# Soil height to concrete



## Bermuda_Triangle (Sep 20, 2019)

Search around and could not find a solid answer for where to keep soil height. I am currently using a rotary and not sure when that will change. I scalp at 1" and cut at 1.5".

Currently, my soil is about .5-1" below any adjacent concrete surfaces. I need to core aerator and level. Should I bring that height up any?


----------



## cbagz (May 12, 2020)

Me personally i like to see the soil and grass above the concrete by several inches as it looks nicer when it is edged properly.

Just personal preference


----------



## bernstem (Jan 16, 2018)

Even or slightly above if possible. If you are too high above the concrete, then you will have a tendency to scalp the lawn edge when one side of the mower is on the hardscape with a rotary mower with wheels. If you are reel mowing with a drum mower and front roller, then you want the dirt above the concrete since the mower won't drop down when overhanging slightly.


----------



## smurg (May 30, 2018)

I reel mow and aim for the soil to be level or slightly higher than the adjacent sidewalk/driveway.


----------



## Bean4Me (May 13, 2020)

Not to hijack your thread but I was literally just trying to look where to post for the opposite question. My lawn is probably about 1 - 2" above the concrete sidewalk. As it nears my driveway it tapers down to be even. I think the sod was laid even but has "grown" over time since i didn't take care of my lawn for many years and overgrew onto the concrete as well. When I mow left/right I can smoothly transition to the driveway but when i mow up/down i tend to get the donut scalp from the drop off. The height on the sidewalk looks nice and crisp after an edging but is there a way i can bring it down a bit so i don't scalp so bad when transitioning between surface and lawn. No plans to renovate/re-level at this point.


----------



## g-man (Jun 15, 2017)

The only way I know is go rent a sod cutter (in the fall). Cut your lawn out, then cut some soil out and place the sod back down.


----------



## Mocajoe (Apr 9, 2018)

Bean4Me said:


> Not to hijack your thread but I was literally just trying to look where to post for the opposite question. My lawn is probably about 1 - 2" above the concrete sidewalk. As it nears my driveway it tapers down to be even. I think the sod was laid even but has "grown" over time since i didn't take care of my lawn for many years and overgrew onto the concrete as well. When I mow left/right I can smoothly transition to the driveway but when i mow up/down i tend to get the donut scalp from the drop off. The height on the sidewalk looks nice and crisp after an edging but is there a way i can bring it down a bit so i don't scalp so bad when transitioning between surface and lawn. No plans to renovate/re-level at this point.
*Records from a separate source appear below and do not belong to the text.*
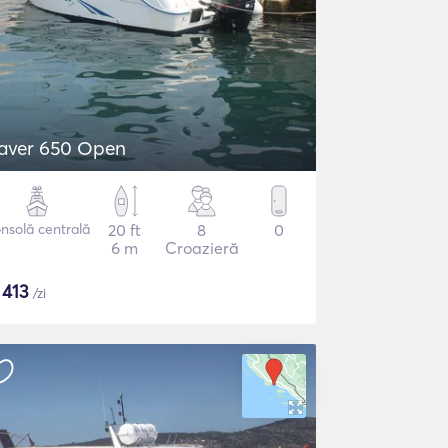
aver 650 Open
nsolă centrală
20 ft
8
0
6 m
Croazieră
$
413
/zi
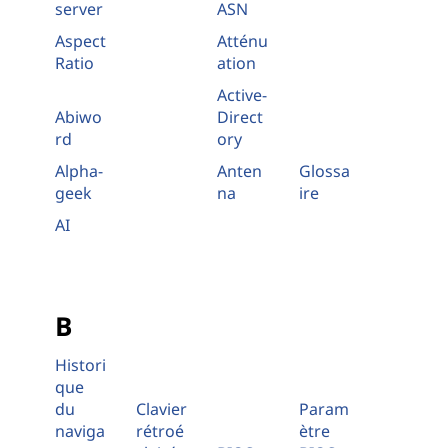
server
ASN
Aspect
Atténu
Ratio
ation
Active-
Abiwo
Direct
rd
ory
Alpha-
Anten
Glossa
geek
na
ire
AI
B
Histori
que
du
Clavier
Param
naviga
rétroé
ètre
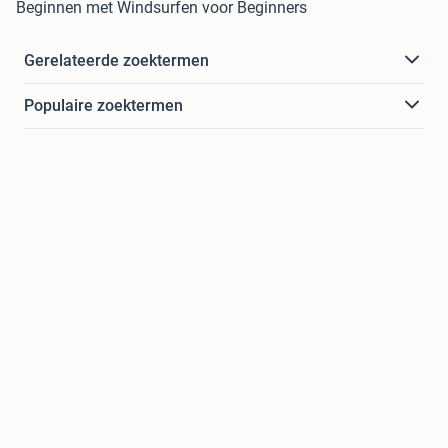
Beginnen met Windsurfen voor Beginners
Gerelateerde zoektermen
Populaire zoektermen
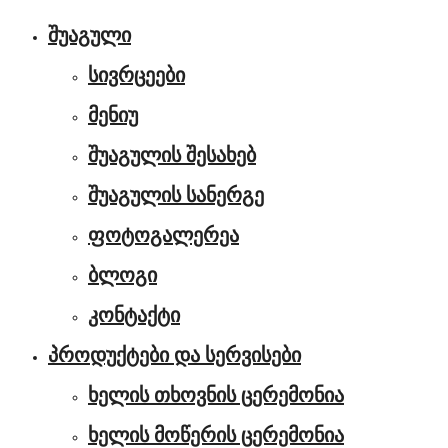
შუაგული
სივრცეები
მენიუ
შუაგულის შესახებ
შუაგულის სანერგე
ფოტოგალერეა
ბლოგი
კონტაქტი
პროდუქტები და სერვისები
ხელის თხოვნის ცერემონია
ხელის მოწერის ცერემონია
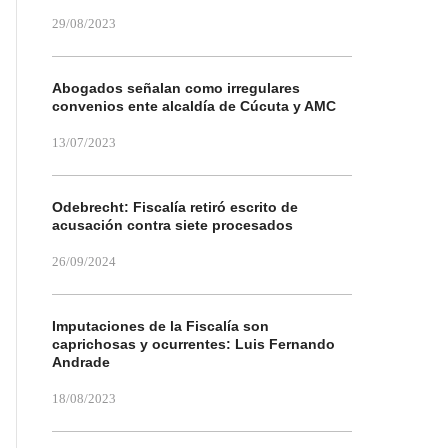
29/08/2023
Abogados señalan como irregulares
convenios ente alcaldía de Cúcuta y AMC
13/07/2023
Odebrecht: Fiscalía retiró escrito de
acusación contra siete procesados
26/09/2024
Imputaciones de la Fiscalía son
caprichosas y ocurrentes: Luis Fernando
Andrade
18/08/2023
My lawn is around two inches above the concrete curb that runs along the street. Rather than scalping the grass, I get a great straight edge by adjusting the wheel height on my rotary mower one inch higher on the wheels riding on the curb. If I am cutting at 3" I set the outside wheels on the curb at 4"by doing this it decreases the angle of the mower blade and prevents scalping. To do this your mower must have individual height adjusters on all wheels. There is more than one way to skin a cat.


----------



## bernstem (Jan 16, 2018)

Mow with 1/4 or less of the deck on the lawn so you are only mowing a couple inches or so of the lawn. That will avoid scalping.


----------



## Bean4Me (May 13, 2020)

Thanks for the ideas guys!


----------



## Big Yard Needs Help (8 mo ago)

I have a similar situation from a project this year (2022). I tore up a layer of asphalt that was laid over concrete.

So, now I have soil/sod/grass that is roughly 2 -3 inches higher than the concrete walkway.

Am I going to have issues? Or did I do the right thing?


----------